News Release

Texas A&M researchers designing customized cyber-atlas for southern ocean

Peer-Reviewed Publication

Texas A&M University

Imagine having your own personal atlas, with just the maps you're interested in, maps you can change any time you want to look at the world from a different perspective. Texas A&M oceanographer Tom Whitworth is designing just such a customized atlas for the Southern Ocean, the seas ringing Antarctica.

"My colleague Alex Orsi and I are half done with our four year atlas project, comparing data for the ocean south of 30 degrees latitude gathered by the World Ocean Circulation Experiment (WOCE) with data gathered over the last 75 years," said Whitworth, a research scientist with Texas A&M's Department of Oceanography.

Whitworth and Orsi will combine all the "good" information into computer databases for a cyber atlas of the Southern Ocean. Internet users will be able to access the data and select information relevant to their interests; software will then generate customized maps.

"Scientists subjectively assess data quality every time they make a new map," Whitworth said. "But this time we want to establish a standard, made possible by technological advances in measurement and the global coverage of the WOCE program. We can decide once and for all which data points to keep and which to ignore."

WOCE, an international scientific initiative whose U.S. component is headquartered at Texas A&M, has spent the last 10 years collecting data to help establish a global ocean baseline for the study and modeling of the oceans' decadal variability. Where once all measurement was done with analog instruments read by humans - thermometers, for instance - many readings are now taken electronically. All the WOCE data readings have made using the same techniques and with the same precision. However, there are large areas where no data was collected by WOCE, so Whitworth and Orsi will have to rely on historical observations to fill in those gaps.

"Scientists still measure the same ocean characteristics - temperature and salinity, for example - but advances in technology yield a consistent database," Whitworth said. "In addition, WOCE has collected data on things we've only recently begun to measure, such as CFC's (freons), which is a pollutant in the atmosphere but which, once in the sea, can be used as a tracer by oceanographers.

"CFC's can be introduced to water at the surface in the North Atlantic, and then sink and flow southward, eventually ending up at a depth of 2000 meters near Antarctica," he observed. "Water with CFC's which sank in the Arctic is just now crossing the equator in the Atlantic."

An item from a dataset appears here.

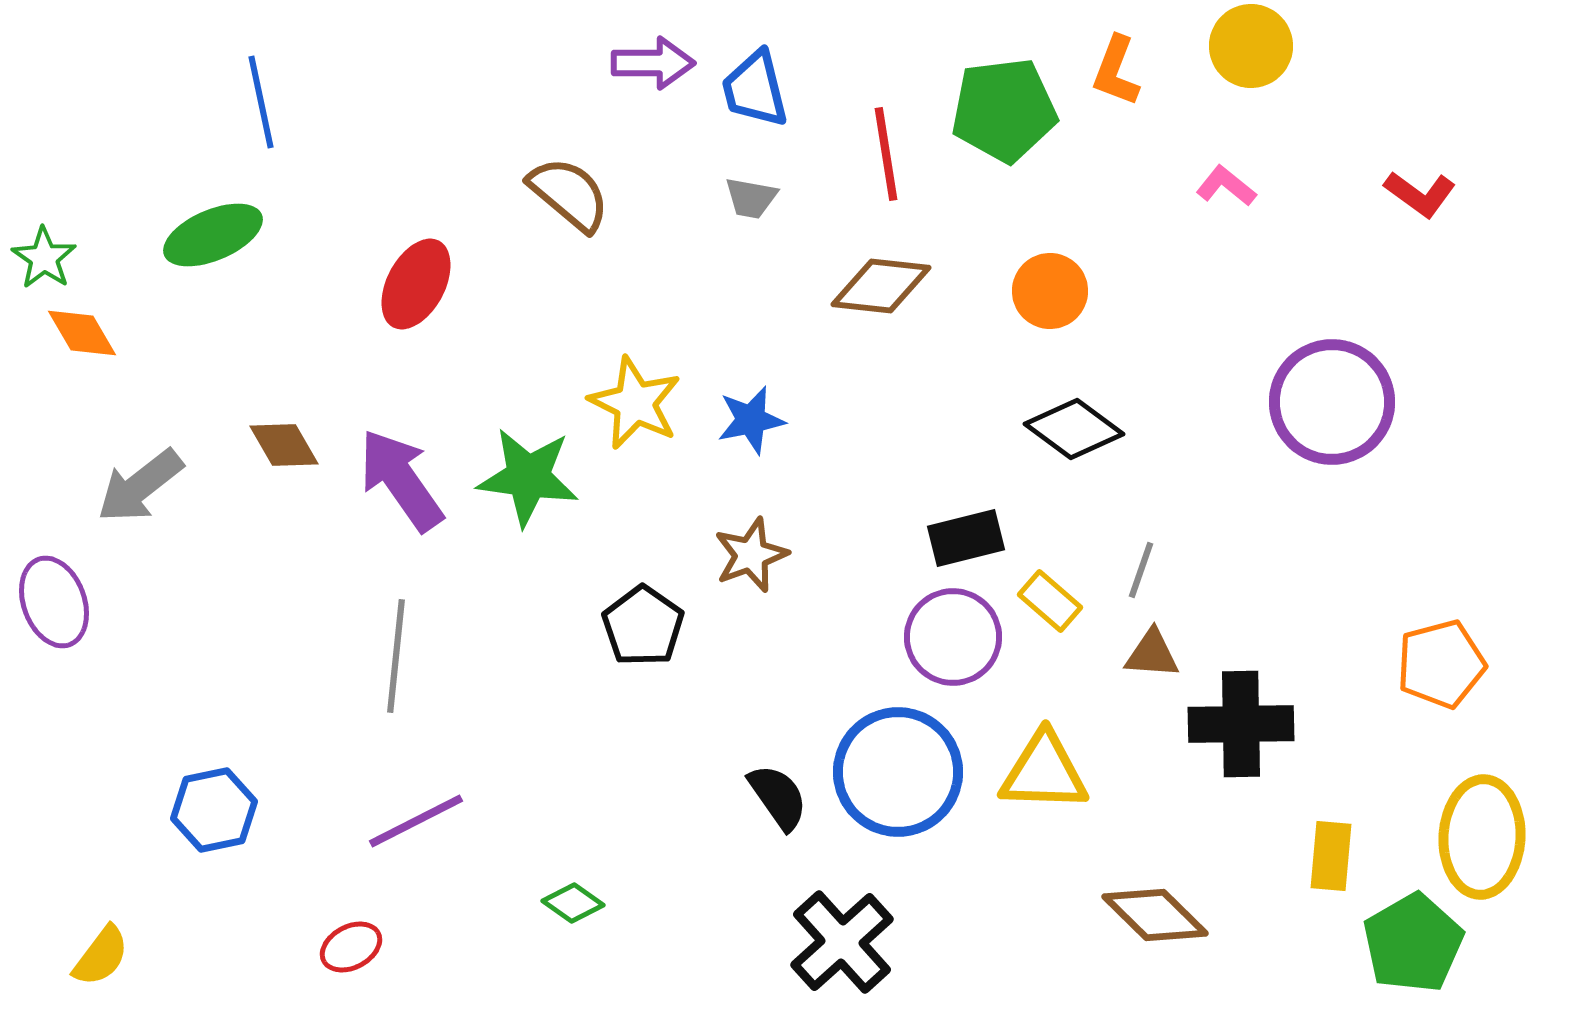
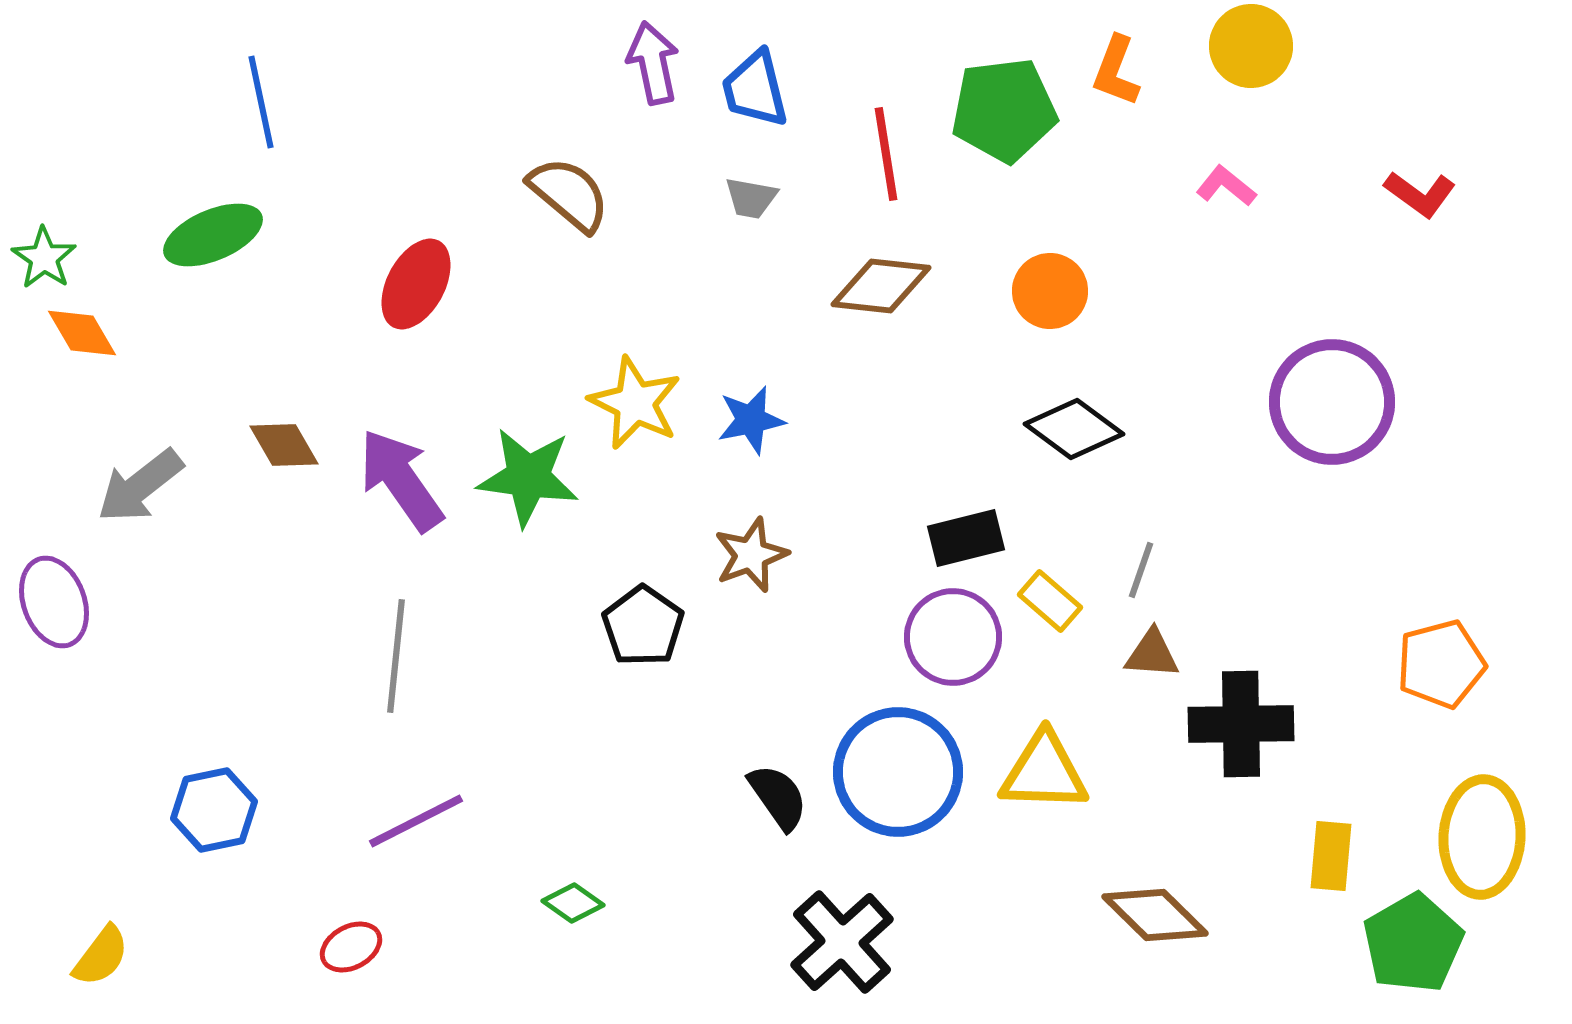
purple arrow at (653, 63): rotated 102 degrees counterclockwise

Seawater characteristics are determined by atmospheric conditions at the sea surface but also by biological and chemical conditions there. When seawater sinks, the signals imparted at the surface remain detectable for great distances despite the mixing and stirring that occurs in deep water.

"When we sample the composition of deeper water, we can tell where it came from and guess how long it took to get to where we obtained the sample," Whitworth said. "For example, we're sampling water in the mid-Pacific from 2000 to 3000 meters down that probably sank over 1000 years ago."

Because the surface water around Antarctica is cold and very dense, it sinks and spreads throughout the world's oceans. Thus, the Southern Ocean is the source of much deep and bottom water through the world, although it takes many decades for water from the south polar regions to reach the North Atlantic.

"You can easily see how if we influence the world's climate today, the effects could linger for hundreds of years," Whitworth said. "The ocean has a memory."